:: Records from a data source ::
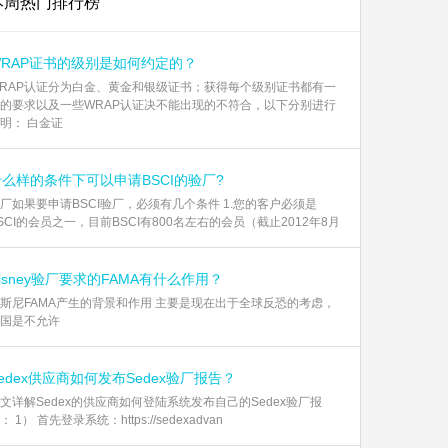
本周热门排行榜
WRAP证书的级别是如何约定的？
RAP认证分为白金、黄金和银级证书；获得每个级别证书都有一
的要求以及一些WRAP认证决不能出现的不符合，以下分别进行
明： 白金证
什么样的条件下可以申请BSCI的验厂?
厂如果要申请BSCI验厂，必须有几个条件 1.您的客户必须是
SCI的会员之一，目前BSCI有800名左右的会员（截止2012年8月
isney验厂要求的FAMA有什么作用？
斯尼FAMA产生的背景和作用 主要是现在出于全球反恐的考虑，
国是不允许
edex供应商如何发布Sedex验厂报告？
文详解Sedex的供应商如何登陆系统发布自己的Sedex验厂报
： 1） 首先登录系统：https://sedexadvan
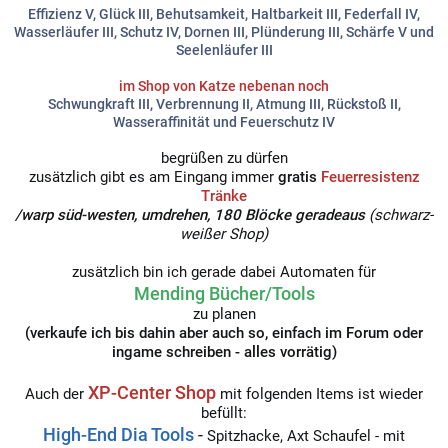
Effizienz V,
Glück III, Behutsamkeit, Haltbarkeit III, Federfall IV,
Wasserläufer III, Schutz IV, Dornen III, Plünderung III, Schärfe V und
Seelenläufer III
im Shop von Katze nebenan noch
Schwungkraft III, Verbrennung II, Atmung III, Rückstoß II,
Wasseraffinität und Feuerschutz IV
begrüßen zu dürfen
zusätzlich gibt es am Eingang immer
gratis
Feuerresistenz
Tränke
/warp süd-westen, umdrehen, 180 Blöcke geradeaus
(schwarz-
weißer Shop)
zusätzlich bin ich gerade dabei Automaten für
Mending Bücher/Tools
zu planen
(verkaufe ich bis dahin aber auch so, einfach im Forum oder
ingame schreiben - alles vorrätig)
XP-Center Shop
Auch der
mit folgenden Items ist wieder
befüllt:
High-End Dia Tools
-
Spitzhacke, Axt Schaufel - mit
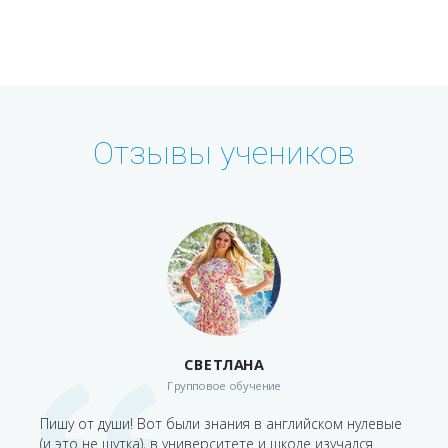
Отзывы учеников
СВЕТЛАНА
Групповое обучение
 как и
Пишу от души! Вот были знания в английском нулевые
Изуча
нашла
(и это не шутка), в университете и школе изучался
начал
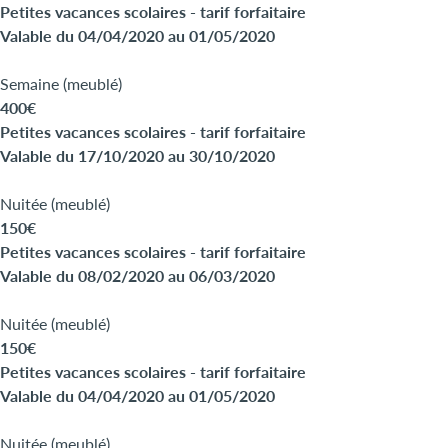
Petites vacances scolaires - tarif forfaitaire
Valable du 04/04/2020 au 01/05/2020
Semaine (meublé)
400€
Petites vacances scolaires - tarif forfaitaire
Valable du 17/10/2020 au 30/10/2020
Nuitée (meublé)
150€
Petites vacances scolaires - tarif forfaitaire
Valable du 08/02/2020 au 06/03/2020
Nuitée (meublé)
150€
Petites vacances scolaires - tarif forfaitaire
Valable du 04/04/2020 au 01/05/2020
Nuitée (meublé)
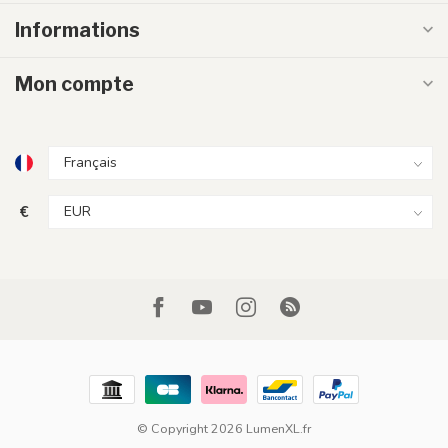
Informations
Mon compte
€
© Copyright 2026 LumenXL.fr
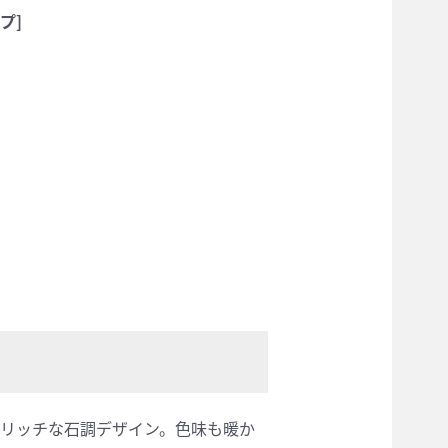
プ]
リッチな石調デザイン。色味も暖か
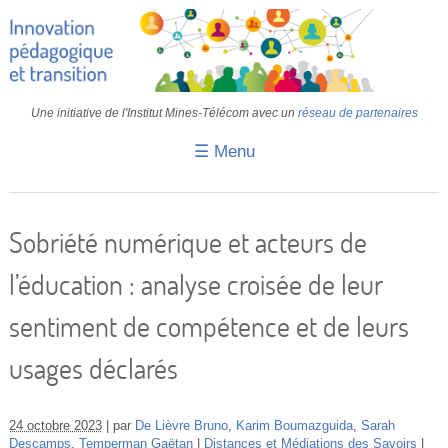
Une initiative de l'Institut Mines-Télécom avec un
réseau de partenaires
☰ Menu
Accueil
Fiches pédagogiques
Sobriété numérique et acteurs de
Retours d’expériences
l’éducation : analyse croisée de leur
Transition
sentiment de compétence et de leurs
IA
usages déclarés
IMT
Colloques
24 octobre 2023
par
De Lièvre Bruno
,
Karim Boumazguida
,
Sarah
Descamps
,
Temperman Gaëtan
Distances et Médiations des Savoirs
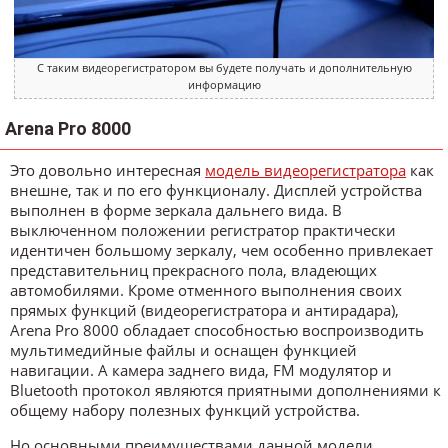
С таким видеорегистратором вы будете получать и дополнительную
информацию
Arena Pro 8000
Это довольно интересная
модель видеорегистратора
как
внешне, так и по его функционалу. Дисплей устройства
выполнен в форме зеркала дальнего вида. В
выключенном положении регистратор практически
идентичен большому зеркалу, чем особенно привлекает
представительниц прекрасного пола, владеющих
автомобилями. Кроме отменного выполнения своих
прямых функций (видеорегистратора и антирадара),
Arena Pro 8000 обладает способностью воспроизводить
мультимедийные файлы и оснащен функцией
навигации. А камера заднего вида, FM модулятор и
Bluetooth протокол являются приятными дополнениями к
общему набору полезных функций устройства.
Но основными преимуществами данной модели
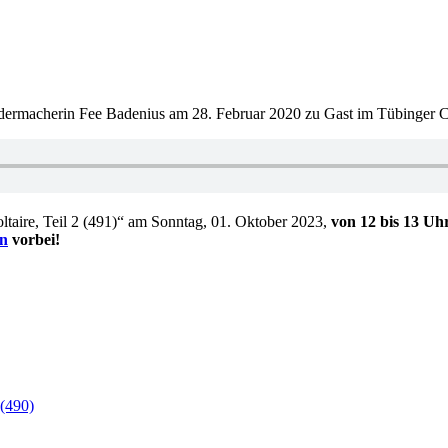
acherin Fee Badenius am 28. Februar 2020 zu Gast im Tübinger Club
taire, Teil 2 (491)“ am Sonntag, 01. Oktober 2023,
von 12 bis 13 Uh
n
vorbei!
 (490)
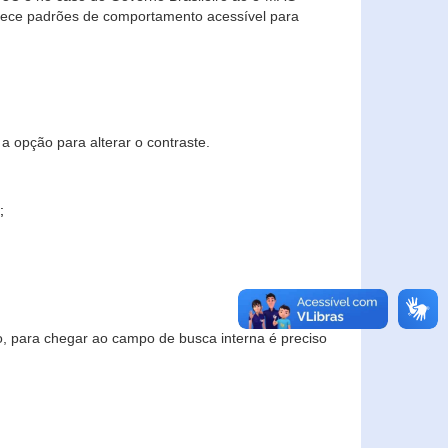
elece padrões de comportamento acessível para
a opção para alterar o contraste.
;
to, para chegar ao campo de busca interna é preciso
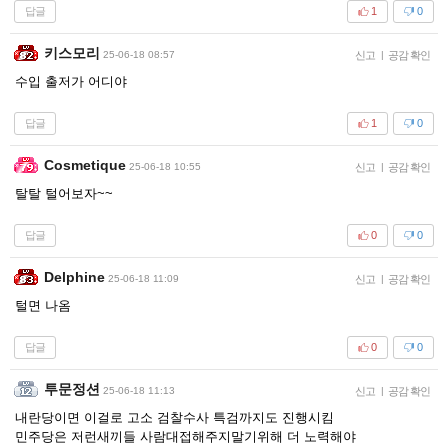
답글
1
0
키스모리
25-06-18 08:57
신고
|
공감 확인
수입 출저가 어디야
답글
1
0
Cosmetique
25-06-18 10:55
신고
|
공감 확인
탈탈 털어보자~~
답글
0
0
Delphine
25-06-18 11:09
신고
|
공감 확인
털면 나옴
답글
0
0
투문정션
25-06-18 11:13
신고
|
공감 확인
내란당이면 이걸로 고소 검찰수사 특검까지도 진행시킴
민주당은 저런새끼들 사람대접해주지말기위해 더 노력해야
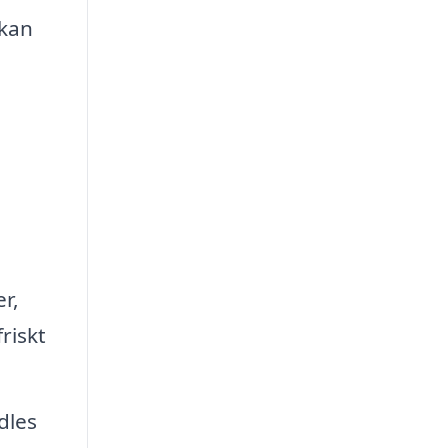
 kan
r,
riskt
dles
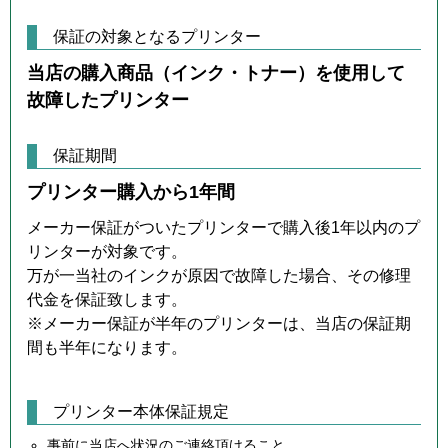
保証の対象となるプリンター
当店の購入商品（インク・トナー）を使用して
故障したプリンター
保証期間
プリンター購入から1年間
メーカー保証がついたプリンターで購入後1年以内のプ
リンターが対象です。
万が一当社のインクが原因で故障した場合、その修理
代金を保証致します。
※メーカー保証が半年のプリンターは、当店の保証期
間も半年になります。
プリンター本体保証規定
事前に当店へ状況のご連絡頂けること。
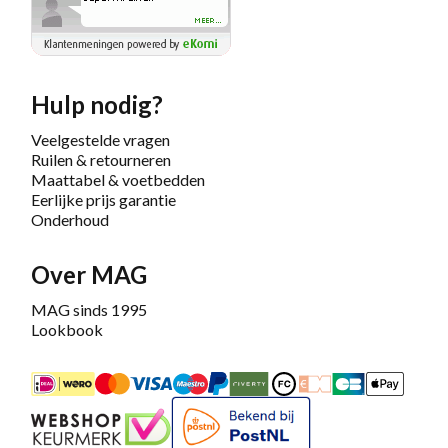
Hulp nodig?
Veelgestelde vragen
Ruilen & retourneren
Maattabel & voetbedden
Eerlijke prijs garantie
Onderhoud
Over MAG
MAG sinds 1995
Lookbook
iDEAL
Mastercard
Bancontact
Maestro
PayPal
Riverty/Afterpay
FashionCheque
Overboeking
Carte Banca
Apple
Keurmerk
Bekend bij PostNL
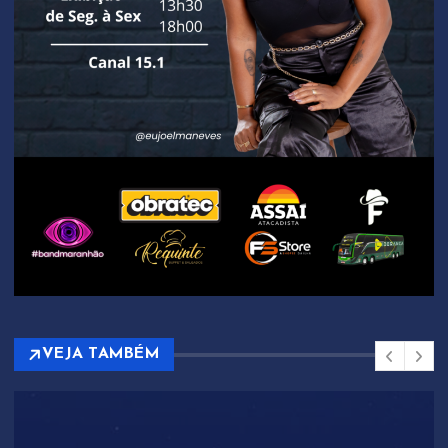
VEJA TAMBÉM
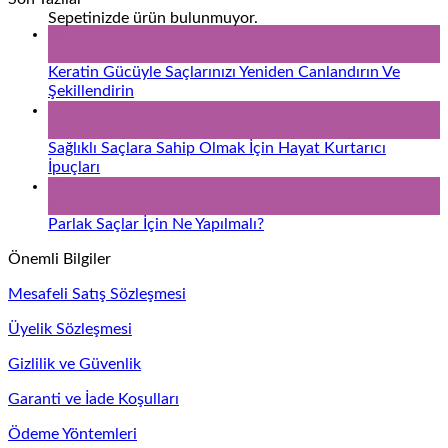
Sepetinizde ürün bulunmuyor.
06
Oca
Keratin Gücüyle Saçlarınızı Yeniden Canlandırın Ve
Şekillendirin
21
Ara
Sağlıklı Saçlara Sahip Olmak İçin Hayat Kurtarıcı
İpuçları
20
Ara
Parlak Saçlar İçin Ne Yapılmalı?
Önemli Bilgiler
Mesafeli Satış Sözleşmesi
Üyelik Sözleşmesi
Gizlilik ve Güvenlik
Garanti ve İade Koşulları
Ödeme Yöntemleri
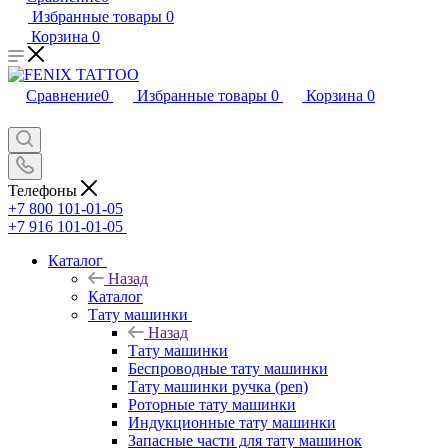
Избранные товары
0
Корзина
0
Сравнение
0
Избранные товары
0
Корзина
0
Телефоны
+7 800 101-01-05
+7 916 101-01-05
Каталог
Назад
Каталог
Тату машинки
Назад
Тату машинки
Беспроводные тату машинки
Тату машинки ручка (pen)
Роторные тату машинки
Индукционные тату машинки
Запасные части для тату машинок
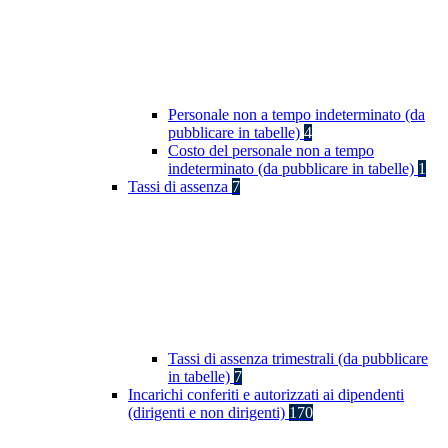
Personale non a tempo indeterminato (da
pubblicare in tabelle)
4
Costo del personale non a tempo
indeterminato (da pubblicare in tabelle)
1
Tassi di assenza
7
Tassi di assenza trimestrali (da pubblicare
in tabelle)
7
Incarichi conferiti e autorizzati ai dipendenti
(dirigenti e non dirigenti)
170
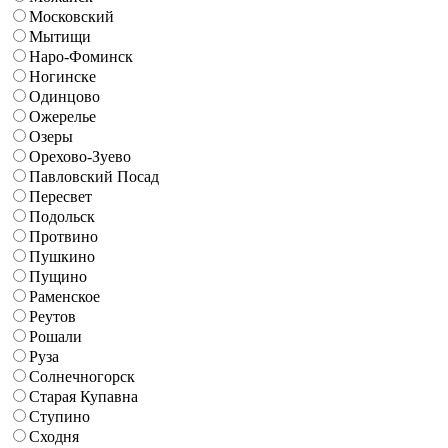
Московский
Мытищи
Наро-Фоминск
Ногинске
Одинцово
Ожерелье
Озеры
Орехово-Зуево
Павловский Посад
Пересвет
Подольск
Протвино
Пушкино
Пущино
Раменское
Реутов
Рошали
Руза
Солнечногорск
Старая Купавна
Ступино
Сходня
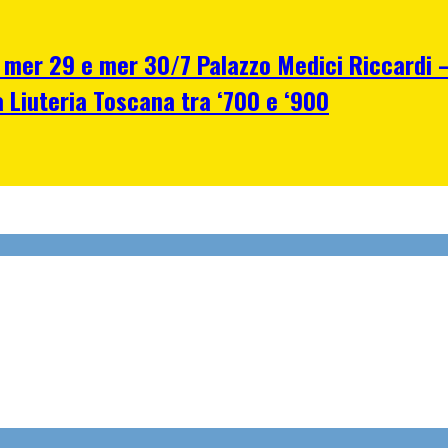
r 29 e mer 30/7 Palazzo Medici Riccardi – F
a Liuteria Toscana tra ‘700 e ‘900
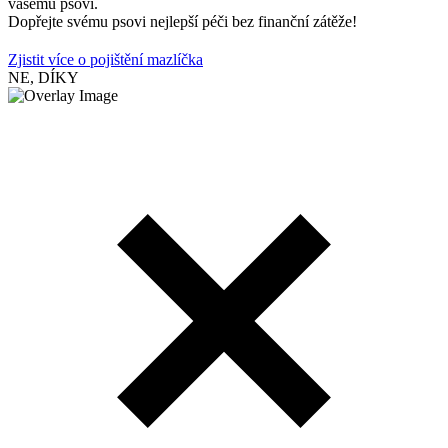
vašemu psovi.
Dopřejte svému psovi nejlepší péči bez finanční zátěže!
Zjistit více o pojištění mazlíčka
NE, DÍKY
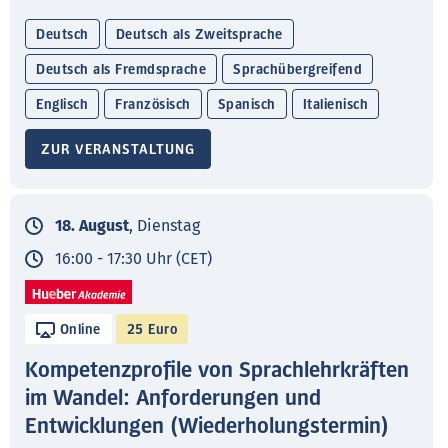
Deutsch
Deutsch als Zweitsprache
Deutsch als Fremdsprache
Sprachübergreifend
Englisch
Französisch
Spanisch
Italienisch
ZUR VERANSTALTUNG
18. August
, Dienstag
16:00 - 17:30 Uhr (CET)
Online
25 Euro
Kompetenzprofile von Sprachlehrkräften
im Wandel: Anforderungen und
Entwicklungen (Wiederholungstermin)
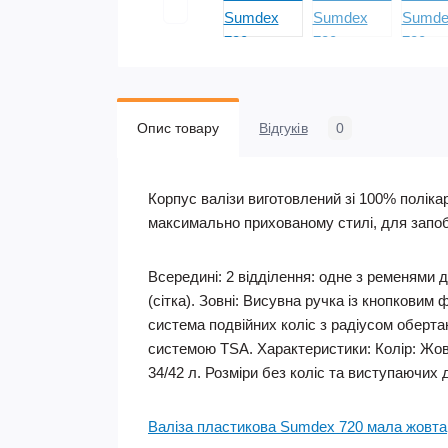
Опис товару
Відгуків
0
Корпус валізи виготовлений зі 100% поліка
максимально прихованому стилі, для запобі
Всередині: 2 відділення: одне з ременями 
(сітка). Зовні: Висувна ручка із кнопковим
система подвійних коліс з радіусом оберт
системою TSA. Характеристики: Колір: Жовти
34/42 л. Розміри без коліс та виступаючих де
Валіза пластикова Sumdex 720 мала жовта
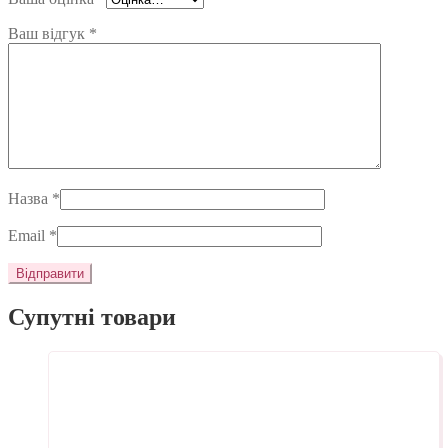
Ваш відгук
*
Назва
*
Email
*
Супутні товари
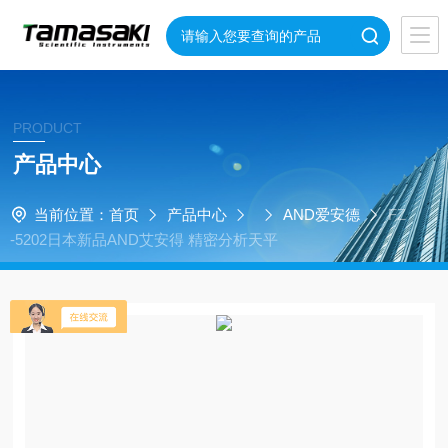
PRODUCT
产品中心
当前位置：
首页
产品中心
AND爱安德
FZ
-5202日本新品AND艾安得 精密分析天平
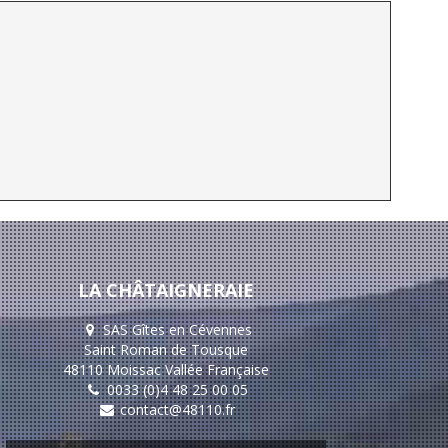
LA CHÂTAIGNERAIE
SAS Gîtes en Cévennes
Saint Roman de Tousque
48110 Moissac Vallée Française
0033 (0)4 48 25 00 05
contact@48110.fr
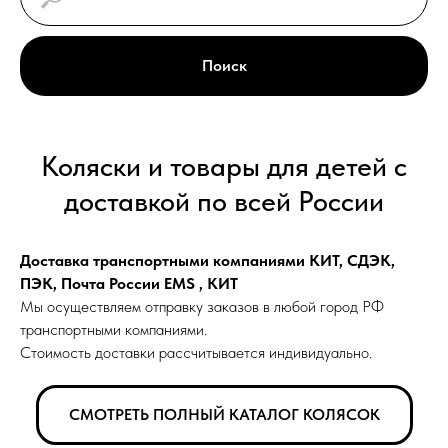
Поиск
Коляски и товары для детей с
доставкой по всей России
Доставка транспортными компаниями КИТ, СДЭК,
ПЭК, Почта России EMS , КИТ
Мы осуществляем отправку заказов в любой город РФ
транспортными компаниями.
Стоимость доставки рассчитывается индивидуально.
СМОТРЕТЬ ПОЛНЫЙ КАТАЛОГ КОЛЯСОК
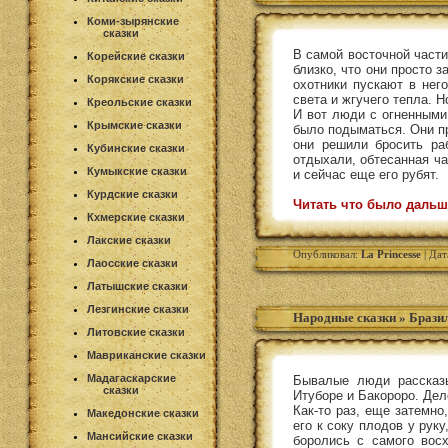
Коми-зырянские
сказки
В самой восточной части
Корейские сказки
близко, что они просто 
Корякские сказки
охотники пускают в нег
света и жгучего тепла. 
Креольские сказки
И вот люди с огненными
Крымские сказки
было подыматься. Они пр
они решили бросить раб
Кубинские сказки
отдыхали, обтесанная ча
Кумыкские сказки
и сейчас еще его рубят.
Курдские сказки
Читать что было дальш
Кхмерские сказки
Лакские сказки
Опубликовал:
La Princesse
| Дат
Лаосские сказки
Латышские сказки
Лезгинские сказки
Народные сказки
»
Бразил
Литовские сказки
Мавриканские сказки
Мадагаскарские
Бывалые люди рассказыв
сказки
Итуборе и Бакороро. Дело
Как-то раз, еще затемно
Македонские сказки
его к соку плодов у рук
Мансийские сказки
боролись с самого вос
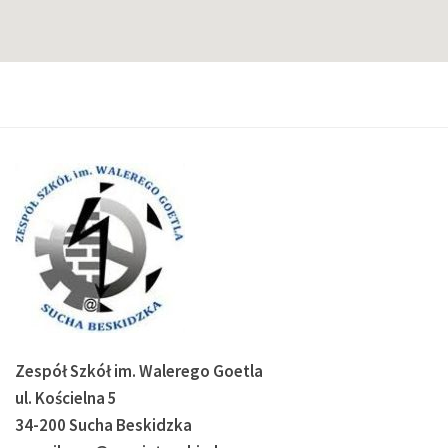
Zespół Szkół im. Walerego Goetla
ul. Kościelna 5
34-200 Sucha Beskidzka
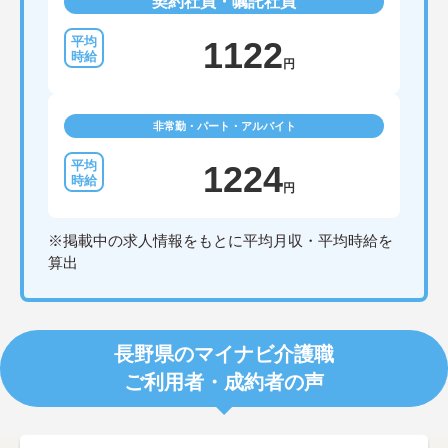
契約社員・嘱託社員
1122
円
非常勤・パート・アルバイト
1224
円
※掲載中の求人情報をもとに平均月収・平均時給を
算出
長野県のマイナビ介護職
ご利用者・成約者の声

:: Work to complete ::
Pictures excluded, repeat the records exactly from their opening line through the line containing "Une initiative de".

:: Solution to this exercise ::
本周热门排行榜
WRAP证书的级别是如何约定的？
RAP认证分为白金、黄金和银级证书；获得每个级别证书都有一
的要求以及一些WRAP认证决不能出现的不符合，以下分别进行
明： 白金证
什么样的条件下可以申请BSCI的验厂?
厂如果要申请BSCI验厂，必须有几个条件 1.您的客户必须是
SCI的会员之一，目前BSCI有800名左右的会员（截止2012年8月
isney验厂要求的FAMA有什么作用？
斯尼FAMA产生的背景和作用 主要是现在出于全球反恐的考虑，
国是不允许
edex供应商如何发布Sedex验厂报告？
文详解Sedex的供应商如何登陆系统发布自己的Sedex验厂报
： 1） 首先登录系统：https://sedexadvan
Effizienz V,
Glück III, Behutsamkeit, Haltbarkeit III, Federfall IV,
Wasserläufer III, Schutz IV, Dornen III, Plünderung III, Schärfe V und
Seelenläufer III
im Shop von Katze nebenan noch
Schwungkraft III, Verbrennung II, Atmung III, Rückstoß II,
Wasseraffinität und Feuerschutz IV
begrüßen zu dürfen
zusätzlich gibt es am Eingang immer
gratis
Feuerresistenz
Tränke
/warp süd-westen, umdrehen, 180 Blöcke geradeaus
(schwarz-
weißer Shop)
zusätzlich bin ich gerade dabei Automaten für
Mending Bücher/Tools
zu planen
(verkaufe ich bis dahin aber auch so, einfach im Forum oder
ingame schreiben - alles vorrätig)
XP-Center Shop
Auch der
mit folgenden Items ist wieder
befüllt:
High-End Dia Tools
-
Spitzhacke, Axt Schaufel - mit
Отзывы учеников
СВЕТЛАНА
Групповое обучение
 как и
Пишу от души! Вот были знания в английском нулевые
Изуча
нашла
(и это не шутка), в университете и школе изучался
начал
Petites vacances scolaires - tarif forfaitaire
Valable du 04/04/2020 au 01/05/2020
Semaine (meublé)
400€
Petites vacances scolaires - tarif forfaitaire
Valable du 17/10/2020 au 30/10/2020
Nuitée (meublé)
150€
Petites vacances scolaires - tarif forfaitaire
Valable du 08/02/2020 au 06/03/2020
Nuitée (meublé)
150€
Petites vacances scolaires - tarif forfaitaire
Valable du 04/04/2020 au 01/05/2020
Nuitée (meublé)
Informations
Mon compte
€
© Copyright 2026 LumenXL.fr
プ]
リッチな石調デザイン。色味も暖か
Une initiative de l'Institut Mines-Télécom avec un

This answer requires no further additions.